Our next sign comes from the Spanish protests in Madrid, outside Puerta del Sol. The sign reads (translated): "Debt? You owe us everything." The October 15 protests in Madrid and Barcelona were estimated at 200,000 to 500,000 per city, "more, probably, than the protests in the United States combined," Nate Silver reported from the New York Times.

615 spanish debt sign ows.jpg

Spain's story will sound familiar to an American audience. For decades, the government promoted home ownership. As more families moved into houses in the 1990s and 2000s, home prices rose in tandem with household debt. The crunch devastated the housing stock, and nearly a third of Spanish homes now lie empty. The collapse of the real estate industry has cratered the economy, which is now growing at barely one percent a year with the highest jobless rate (above 20 percent!) in the Eurozone ... and probably the entire developed world.

But this is where the stories diverge. Whereas the United States is fortunate to have the faith of bond investors (if not the faith of the public), Spain has seen its borrowing rates creep up. In a move to please investors and the European Central Bank, Madrid adopted austerity measures at the end of 2010, which include tax hikes on the rich, 8% spending cuts, and higher taxes on some consumer items like tobacco. The effect has been to slow the economy, which in turn makes it harder to convince Spain's lenders that the country is worthy of their money. This is the vicious cycle at the heart of the European debt crisis.

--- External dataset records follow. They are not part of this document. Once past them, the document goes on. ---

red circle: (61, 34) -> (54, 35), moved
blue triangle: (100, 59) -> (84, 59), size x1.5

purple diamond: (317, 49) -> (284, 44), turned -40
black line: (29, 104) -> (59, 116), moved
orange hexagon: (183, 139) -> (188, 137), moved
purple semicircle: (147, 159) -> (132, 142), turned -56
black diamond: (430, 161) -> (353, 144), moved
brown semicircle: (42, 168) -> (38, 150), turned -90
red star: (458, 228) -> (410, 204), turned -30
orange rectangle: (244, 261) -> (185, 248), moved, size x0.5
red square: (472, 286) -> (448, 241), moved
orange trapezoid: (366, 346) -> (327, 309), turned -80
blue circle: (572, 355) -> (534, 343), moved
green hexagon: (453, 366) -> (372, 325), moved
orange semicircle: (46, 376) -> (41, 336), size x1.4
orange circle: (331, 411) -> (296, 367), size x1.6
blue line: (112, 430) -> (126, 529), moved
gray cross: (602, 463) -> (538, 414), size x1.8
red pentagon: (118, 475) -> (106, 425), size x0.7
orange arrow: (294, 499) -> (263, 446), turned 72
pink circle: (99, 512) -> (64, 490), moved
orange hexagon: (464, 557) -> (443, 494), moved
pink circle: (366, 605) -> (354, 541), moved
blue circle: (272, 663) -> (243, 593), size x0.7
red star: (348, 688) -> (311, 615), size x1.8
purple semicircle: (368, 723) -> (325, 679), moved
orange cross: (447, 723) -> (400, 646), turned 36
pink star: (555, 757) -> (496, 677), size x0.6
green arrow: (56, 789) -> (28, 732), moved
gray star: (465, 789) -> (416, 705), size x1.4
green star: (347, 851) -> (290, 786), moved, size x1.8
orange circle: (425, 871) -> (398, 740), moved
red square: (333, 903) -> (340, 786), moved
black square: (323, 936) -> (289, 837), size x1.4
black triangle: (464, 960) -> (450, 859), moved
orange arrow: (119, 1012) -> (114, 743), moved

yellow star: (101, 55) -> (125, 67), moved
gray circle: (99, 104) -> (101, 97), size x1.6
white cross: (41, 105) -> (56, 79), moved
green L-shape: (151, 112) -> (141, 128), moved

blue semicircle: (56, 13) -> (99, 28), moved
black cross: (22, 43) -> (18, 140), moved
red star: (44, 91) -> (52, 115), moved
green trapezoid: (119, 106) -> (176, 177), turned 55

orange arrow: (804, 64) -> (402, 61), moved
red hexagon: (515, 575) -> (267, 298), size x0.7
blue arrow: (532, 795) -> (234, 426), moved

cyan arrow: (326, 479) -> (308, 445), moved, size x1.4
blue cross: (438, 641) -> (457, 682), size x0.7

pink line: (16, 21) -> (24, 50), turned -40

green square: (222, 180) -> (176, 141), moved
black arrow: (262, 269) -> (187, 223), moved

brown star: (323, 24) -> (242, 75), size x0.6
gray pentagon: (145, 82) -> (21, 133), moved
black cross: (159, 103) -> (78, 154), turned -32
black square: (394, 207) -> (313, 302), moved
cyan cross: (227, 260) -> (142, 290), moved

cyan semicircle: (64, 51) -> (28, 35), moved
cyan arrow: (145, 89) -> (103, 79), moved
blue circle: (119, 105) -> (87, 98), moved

It's not  clear whom the sign is addressing (the verb indicates a second-person plural subject): the banks, the Spanish government, the people, or  EU. Strictly speaking, it's hard to imagine who "owes" Spanish homeowners money, since the debt crisis originated in the private sector, whose debts the government assumed. In any case, it reinforces the global theme of the boomerang crisis in the developed world, in which governments have done a better job rescuing the big banks from the brink than restoring the wealth of the middle class.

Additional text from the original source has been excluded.